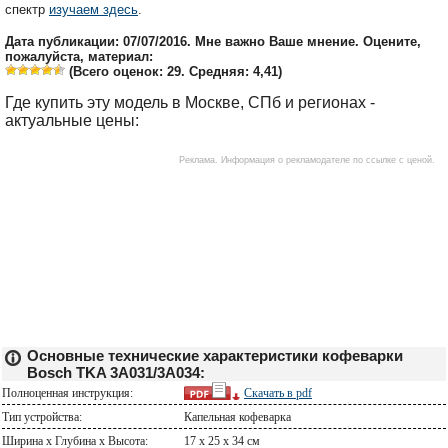
спектр
изучаем здесь
.
Дата публикации: 07/07/2016. Мне важно Ваше мнение. Оцените,
пожалуйста, материал:
(Всего оценок:
29
. Средняя:
4,41
)
Где купить эту модель в Москве, СПб и регионах -
актуальные цены:
Основные технические характеристики кофеварки
Bosch TKA 3A031/3A034:
Полноценная инструкция:
Скачать в
pdf
Тип устройства:
Капельная кофеварка
Ширина х Глубина х Высота:
17 x 25 x 34 см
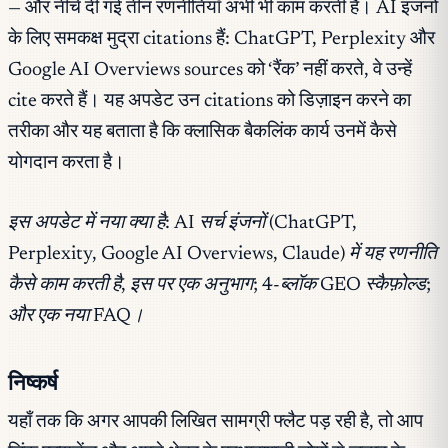
— और नीचे दी गई तीन रणनीतियाँ अभी भी काम करती हैं। AI इंजनों
के लिए समकक्ष मुद्रा citations हैं: ChatGPT, Perplexity और
Google AI Overviews sources को ‘रैंक’ नहीं करते, वे उन्हें
cite करते हैं। यह अपडेट उन citations को डिज़ाइन करने का
तरीका और यह बताता है कि क्लासिक बैकलिंक कार्य उनमें कैसे
योगदान करता है।
इस अपडेट में नया क्या है: AI सर्च इंजनों (ChatGPT,
Perplexity, Google AI Overviews, Claude) में यह रणनीति
कैसे काम करती है, इस पर एक अनुभाग; 4-ब्लॉक GEO स्कैफ़ोल्ड;
और एक नया FAQ।
निष्कर्ष
यहाँ तक कि अगर आपकी लिखित सामग्री फ्लैट पड़ रही है, तो आप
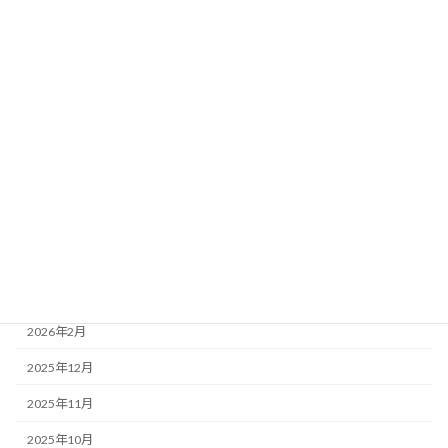
法人情報 information
活動報告
アーカイブ
2026年7月
2026年6月
2026年5月
2026年4月
2026年3月
2026年2月
2025年12月
2025年11月
2025年10月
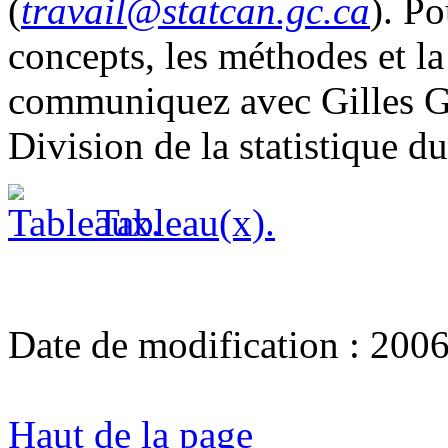
(
travail@statcan.gc.ca
). Po
concepts, les méthodes et la
communiquez avec Gilles G
Division de la statistique du
Tableau(x).
Date de modification :
2006
Haut de la page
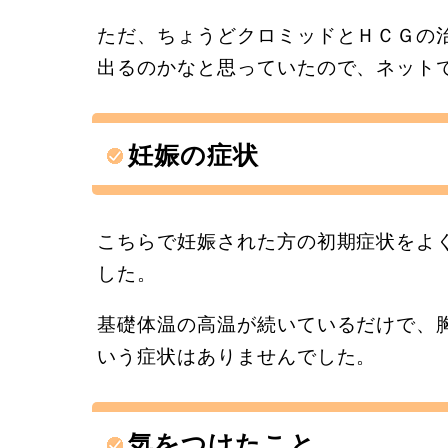
ただ、ちょうどクロミッドとＨＣＧの
出るのかなと思っていたので、ネット
妊娠の症状
こちらで妊娠された方の初期症状をよ
した。
基礎体温の高温が続いているだけで、
いう症状はありませんでした。
気をつけたこと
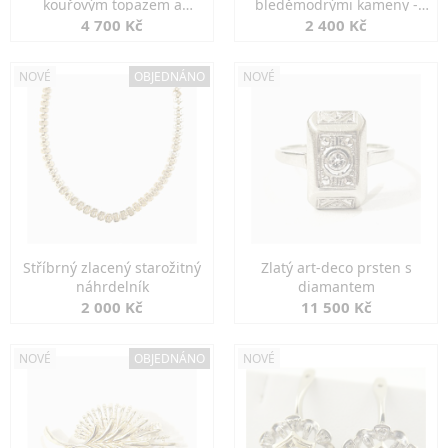
kouřovým topazem a
bleděmodrými kameny -
markazity
jemná elegance
4 700 Kč
2 400 Kč
NOVÉ
OBJEDNÁNO
NOVÉ
Stříbrný zlacený starožitný
Zlatý art-deco prsten s
náhrdelník
diamantem
2 000 Kč
11 500 Kč
NOVÉ
OBJEDNÁNO
NOVÉ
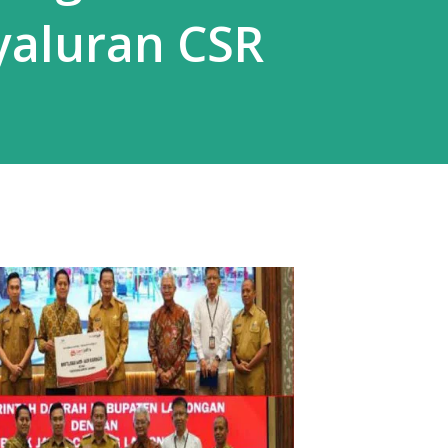
yaluran CSR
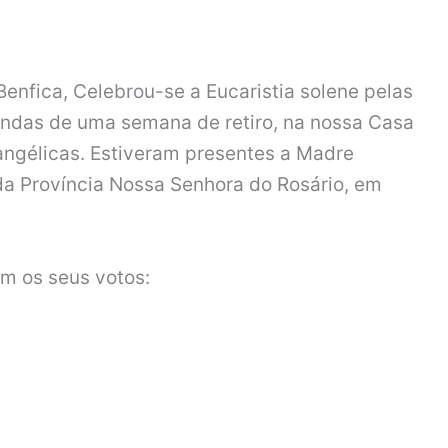
nfica, Celebrou-se a Eucaristia solene pelas
indas de uma semana de retiro, na nossa Casa
ngélicas. Estiveram presentes a Madre
 da Província Nossa Senhora do Rosário, em
am os seus votos:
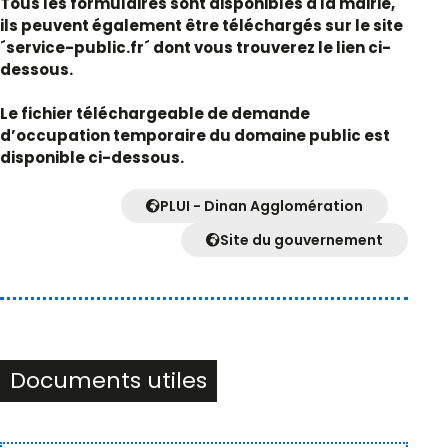
Tous les formulaires sont disponibles à la mairie,
ils peuvent également être téléchargés sur le site
´service-public.fr´ dont vous trouverez le lien ci-
dessous.
Le fichier téléchargeable de demande
d’occupation temporaire du domaine public est
disponible ci-dessous.
PLUI - Dinan Agglomération
Site du gouvernement
Documents utiles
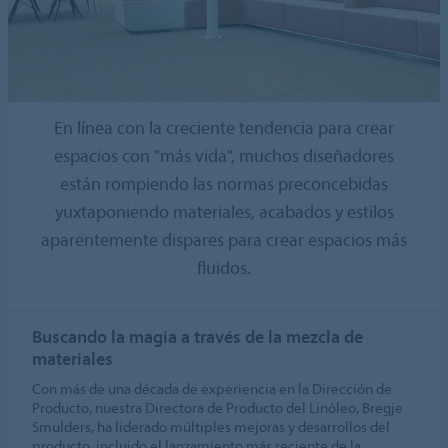
En línea con la creciente tendencia para crear
espacios con "más vida", muchos diseñadores
están rompiendo las normas preconcebidas
yuxtaponiendo materiales, acabados y estilos
aparentemente dispares para crear espacios más
fluidos.
Buscando la magia a través de la mezcla de
materiales
Con más de una década de experiencia en la Dirección de
Producto, nuestra Directora de Producto del Linóleo, Bregje
Smulders, ha liderado múltiples mejoras y desarrollos del
producto, incluido el lanzamiento más reciente de la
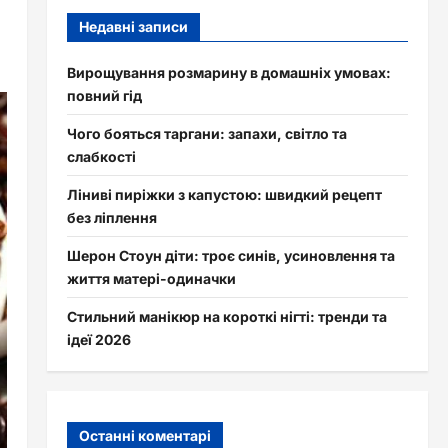
Недавні записи
Вирощування розмарину в домашніх умовах:
повний гід
Чого бояться таргани: запахи, світло та
слабкості
Ліниві пиріжки з капустою: швидкий рецепт
без ліплення
Шерон Стоун діти: троє синів, усиновлення та
життя матері-одиначки
Стильний манікюр на короткі нігті: тренди та
ідеї 2026
Останні коментарі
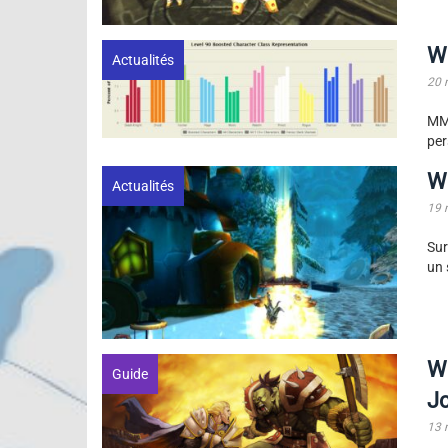
Wo
Actualités
20 
MM
per
W
Actualités
19 
Sur
un 
Wo
Guide
J
13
------------------------
* **TASK**: Give the number of lines in the records where the word "public" shows up. Nothing else belongs in the reply.

* **TASK RESPONSE**: 2